– Джейкоб, ты несчастен. Это шоу, эта жизнь съедают тебя заживо. Тебе не позволено делать ничего из того, что тебе нравится. У тебя нет возможности попробовать что-то новое и увидеть новые места. У тебя даже нет времени заниматься своим искусством. Каждый раз, когда ты говоришь о Корее, о своей работе и образе жизни, твое лицо мрачнеет, и я это отлично вижу. Вижу, как это тебя огорчает. Зачем же идти наперекор себе? Ты, безусловно, одаренный актер. Но тебе отвратительно все, что должно происходить за кадром. Не слишком ли высокую цену ты платишь? Забудь их. Забудь об угрозах Мин Гён. Ей это нужно ровно так же, как и тебе. Скажи, что ты не играешь в их игры, и они могут принять это или катиться к черту, – умоляю я Джейкоба. Терпеть не могу видеть его таким несчастным. И, вероятно, из-за своего эгоизма и мысли не допускаю, что он уйдет из моей жизни… уже завтра.

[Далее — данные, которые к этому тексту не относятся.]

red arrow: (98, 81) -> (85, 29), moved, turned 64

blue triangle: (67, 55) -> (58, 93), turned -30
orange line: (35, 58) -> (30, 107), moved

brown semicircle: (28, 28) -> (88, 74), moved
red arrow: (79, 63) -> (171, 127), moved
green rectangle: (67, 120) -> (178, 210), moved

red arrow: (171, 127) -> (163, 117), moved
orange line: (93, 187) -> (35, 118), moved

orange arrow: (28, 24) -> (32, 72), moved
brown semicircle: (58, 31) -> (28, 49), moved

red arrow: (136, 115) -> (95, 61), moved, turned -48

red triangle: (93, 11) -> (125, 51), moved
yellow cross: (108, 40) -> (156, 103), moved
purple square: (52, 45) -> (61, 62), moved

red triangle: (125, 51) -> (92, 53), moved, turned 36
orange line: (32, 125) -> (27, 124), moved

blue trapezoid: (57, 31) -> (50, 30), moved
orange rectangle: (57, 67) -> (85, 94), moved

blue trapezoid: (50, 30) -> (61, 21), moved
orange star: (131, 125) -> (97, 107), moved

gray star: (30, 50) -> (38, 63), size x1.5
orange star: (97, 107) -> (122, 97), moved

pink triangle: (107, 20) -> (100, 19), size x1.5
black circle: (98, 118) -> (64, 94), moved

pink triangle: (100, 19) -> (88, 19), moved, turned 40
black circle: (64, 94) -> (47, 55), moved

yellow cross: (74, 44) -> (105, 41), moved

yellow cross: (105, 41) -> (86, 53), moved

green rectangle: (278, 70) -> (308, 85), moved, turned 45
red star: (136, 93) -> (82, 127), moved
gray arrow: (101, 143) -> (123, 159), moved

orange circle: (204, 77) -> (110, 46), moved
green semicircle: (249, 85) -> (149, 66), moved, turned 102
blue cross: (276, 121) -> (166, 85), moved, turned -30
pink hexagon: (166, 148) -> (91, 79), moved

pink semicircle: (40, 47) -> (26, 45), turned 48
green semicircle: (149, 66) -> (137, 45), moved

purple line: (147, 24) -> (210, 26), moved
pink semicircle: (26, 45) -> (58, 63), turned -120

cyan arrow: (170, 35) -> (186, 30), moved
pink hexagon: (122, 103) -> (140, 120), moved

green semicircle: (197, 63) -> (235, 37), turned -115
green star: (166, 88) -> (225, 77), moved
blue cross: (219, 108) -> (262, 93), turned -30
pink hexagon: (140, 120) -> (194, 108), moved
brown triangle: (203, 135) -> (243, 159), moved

– Я пытался! – Чуть ли не кричит Джейкоб. Его вспышка пугает меня, и я непризвольно отшатываюсь. Он делает глубокий вдох. Видно, что в его душе происходит внутренняя борьба. Он старается взять себя в руки и продолжает уже спокойнее: – Ты не знаешь, о чем говоришь. – Он смотрит на меня: в его взгляде смирение, глаза пустые, внутри, похоже, все выжжено. Это его актерские глаза. – Ханна, это не только моя работа, но и образ жизни, который я когда-то выбрал. Он далеко не идеален, но лучше, чем у большинства наших ровесников. Я знаменит, неплохо зарабатываю, и зрители хотят узнать обо мне побольше.
– Ты слышишь себя? Это не то, к чему ты стремился. Это ложь, которой тебя кормит студия и которой ты сам себя кормишь, чтобы мириться со всем, что делает тебя несчастным. Это не ты. Эта жизнь – хорошо продуманная ложь, Джейкоб. – Я хватаю его за руку и сильно сжимаю, словно пытаясь разбудить, прогнать кошмарное сновидение.
Он качает головой и отдергивает руку. Напряжение между нами как натянутая струна, которая вот-вот лопнет. Его ноздри раздуваются, а в глазах что-то искрится.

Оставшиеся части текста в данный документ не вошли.